Rumbo y pasos
Descripción
En el borde del patio hay una bandera que marca el norte y en el suelo se ha pintado con tiza una rosa de ocho direcciones que sirve de referencia común. La clase se reparte en once parejas y un trío, doce grupos en total. Cada grupo elige un punto de salida distinto, lo marca con tiza con su inicial y desde ahí elige seis elementos del patio que no se confundan con ningún otro —la papelera de la puerta, la esquina del porche, la boca de riego, el banco de piedra— y los describe en una ficha únicamente con dos datos: la dirección (norte, noreste, este…, o los grados si hay brújula) y cuántos pasos hay. En ningún sitio escribe el nombre. Después intercambia su ficha con otro grupo, va hasta el punto de salida marcado con la inicial ajena, y desde allí resuelve las seis: se coloca mirando en la dirección indicada, cuenta los pasos y anota qué elemento ha encontrado. Al devolverse las fichas, cada grupo corrige la del otro y discute los fallos, que casi siempre son de dos tipos: o el rumbo estaba tomado desde otro punto, o los pasos del que escribió no son los del que buscó. La brújula, si el centro tiene tres o cuatro, se turna entre parejas; el juego funciona igual sin ninguna, con la bandera del norte y la rosa de tiza.
Objetivo
Localizar y describir un punto del terreno combinando dirección y distancia, y comprobar por qué esa descripción falla si cambia el punto de partida o el tamaño del paso.
Qué se trabaja
Seguridad3
Los límites del patio se recorren antes de empezar y se dice qué queda fuera; ningún elemento elegido puede estar fuera del recinto, en el aparcamiento o al otro lado de una puerta, y el maestro descarta en voz alta los que vea señalados.

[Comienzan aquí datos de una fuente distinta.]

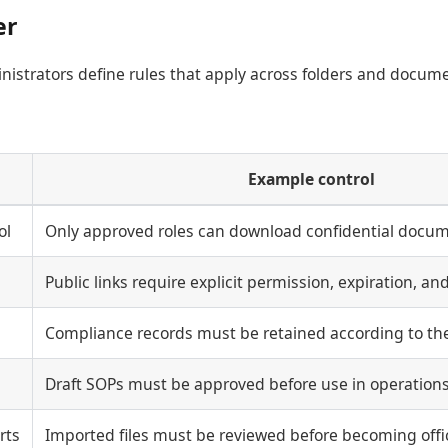
er
inistrators define rules that apply across folders and docum
Example control
ol
Only approved roles can download confidential docum
Public links require explicit permission, expiration, and
Compliance records must be retained according to the
Draft SOPs must be approved before use in operations
rts
Imported files must be reviewed before becoming offic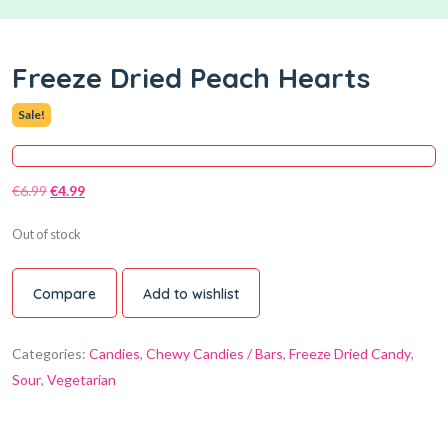
Freeze Dried Peach Hearts
Sale!
€
6.99
€
4.99
Out of stock
Compare
Add to wishlist
Categories:
Candies
,
Chewy Candies / Bars
,
Freeze Dried Candy
,
Sour
,
Vegetarian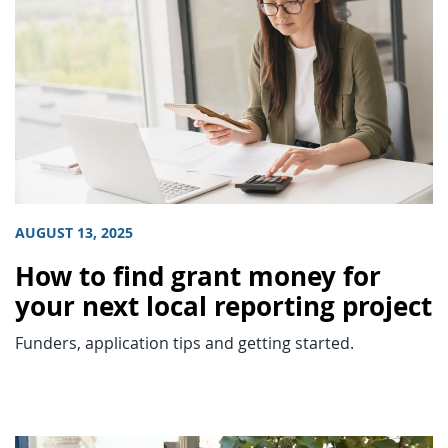
AUGUST 13, 2025
How to find grant money for
your next local reporting project
Funders, application tips and getting started.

Los rumbos se cuentan caminando y con la vista al frente. Contar pasos mirando una brújula o una ficha en la mano con veinticinco personas cruzándose en direcciones distintas es exactamente el choque que hay que evitar, así que se para para leer y se camina para contar.
Ningún elemento elegido puede obligar a subirse a algo, a meter la mano en un hueco o a cruzar una zona de juego de otro grupo: se acuerda antes que los seis elementos deben verse desde el punto de salida.